Thursday, April 14, 2011

IBS similarity matrix and Population Concordance Ratio for Dodecad populations

In Dienekes' Anthropology Blog, I presented a new method of comparing populations, the population concordance ratio. You can refer to that post for the rationale, definitions, and code, but for the present, I will just say that this ratio estimates the probability that two random individuals from a population A are more similar to each other than either of them is to a random individual from another population B. Its expected value ranges from 0.25 (two very similar populations) to 1 (two very dissimilar populations).

Another common way of comparing populations is by computing an identity-by-state (IBS) similarity matrix. Comparing the genomes of two individuals across many loci, you can get a number (IBS) ranging beteween 0 and 1: in humans 0 is almost never encountered, as two random individuals may share some alleles in common by pure chance, while 1 indicates either monozygotic twins or a clerical error.

I have computed these two statistics over populations of the Dodecad Project with at least 5 individuals. The analysis is based on 282,409 SNPs with a 99%+ genotyping rate over the combined sample.

The results can be found in this spreadsheet.

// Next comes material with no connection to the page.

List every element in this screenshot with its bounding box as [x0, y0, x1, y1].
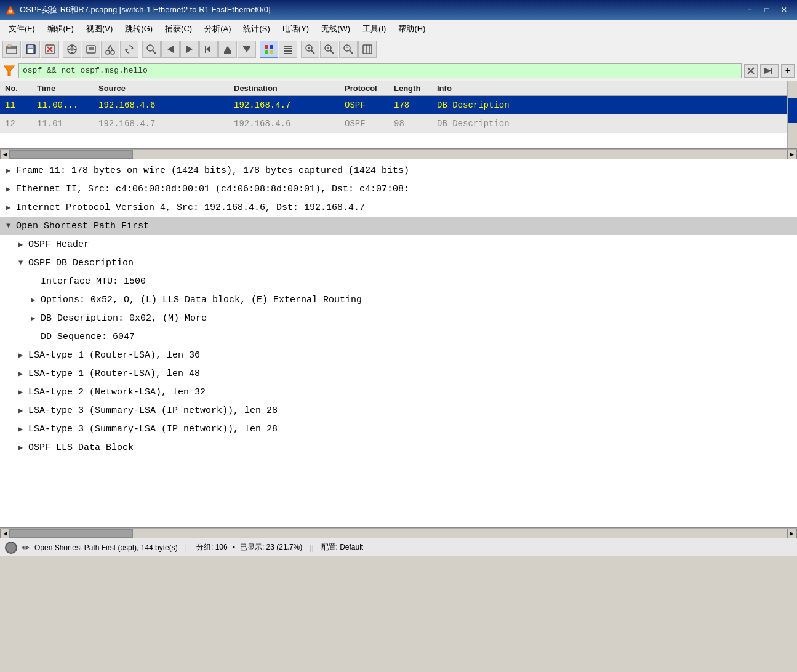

[NOTE: I have taken down the spreadsheet on Apr 15, in order to investigate a possible error in the Brazilian_D sample]

[NOTE II: The results seem to be correct, so spreadsheet is back up]

For the population concordance ratio each row represents an estimate of the probability that two individuals from that population are more similar to each other than either of them is to a member from a population in each column; this is an asymmetric matrix.

Below are some visualizations of these statistics for the Greek_D sample.

First, the IBS similarity matrix. These ranged between 0.70383 and 0.73689, so I have subtracted 0.7 in order to bring out the scale of the differences.

Second, the population concordance ratio:


5 comments:

  1. If I correctly understood that stuff means that Greeks and other caucasoid groups are closer to kongoid (aka negroid) populations than to Mongoloid ones?
    If it's the case it's another major difficulity opposing the opinion that Indo-European is GENETICALLY connected to uralo-siberian, altaic, chukotki-kamchtakan, nivkh and eskimo-aleut; and the existing similarities should be explained rather by indo-european/para-indo-european/nostratic populations exapnding to siberia and influencing[both lexically+pronouns&verb endings]the "primitive" languages of the siberian hunters&gatherers populations.

    ReplyDelete
  2. There are no Sub-Saharan African populations currently in the Dodecad Project. East Africans are indeed somewhat closer than East Asians are, but this can be explained by variable amounts of Caucasoid admixture.

    ReplyDelete
  3. Brazilian_D and Swedish_D PCR is 0.05? Perhaps I'm not reading this correctly, but it doesn't make sense, and it's a lot lower than 0.25.

    ReplyDelete
  4. You are right, it doesn't make sense. This is the first time I've run the Brazilian_D sample, or it could be an error of sorting/spreadsheet preparation along the way. I'll investigate and update the post.

    ReplyDelete
  5. What seems to be happening is because of the variable levels of admixture in the Brazilian sample, two random Brazilians tend not to be very similar to each other. I will have to think exactly how this applies to admixed populations, but here are the raw data for anyone willing to take a crack at it.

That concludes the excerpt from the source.